[[ Data records open ]]

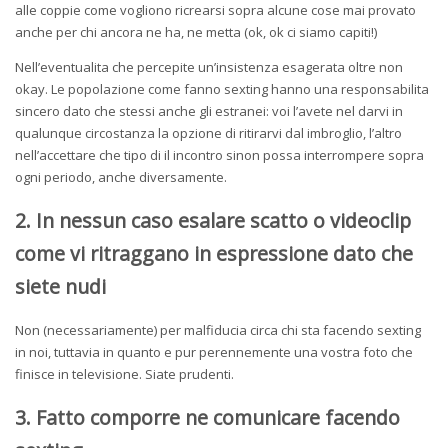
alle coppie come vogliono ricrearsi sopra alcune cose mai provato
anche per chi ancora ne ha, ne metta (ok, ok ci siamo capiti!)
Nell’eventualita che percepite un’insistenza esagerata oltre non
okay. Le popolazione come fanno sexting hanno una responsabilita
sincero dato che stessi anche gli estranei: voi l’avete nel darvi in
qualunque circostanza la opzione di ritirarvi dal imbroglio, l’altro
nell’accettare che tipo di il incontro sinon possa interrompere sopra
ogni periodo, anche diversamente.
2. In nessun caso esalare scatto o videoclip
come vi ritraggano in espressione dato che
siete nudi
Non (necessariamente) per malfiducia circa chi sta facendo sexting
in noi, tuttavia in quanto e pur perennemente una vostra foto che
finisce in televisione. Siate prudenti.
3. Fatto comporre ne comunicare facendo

[[ Data records closed ]]

▶ **What to produce**
Which lines in the records above hold the string "come"? Copy each of them.

▶ **Solution to the problem**
alle coppie come vogliono ricrearsi sopra alcune cose mai provato
okay. Le popolazione come fanno sexting hanno una responsabilita
come vi ritraggano in espressione dato che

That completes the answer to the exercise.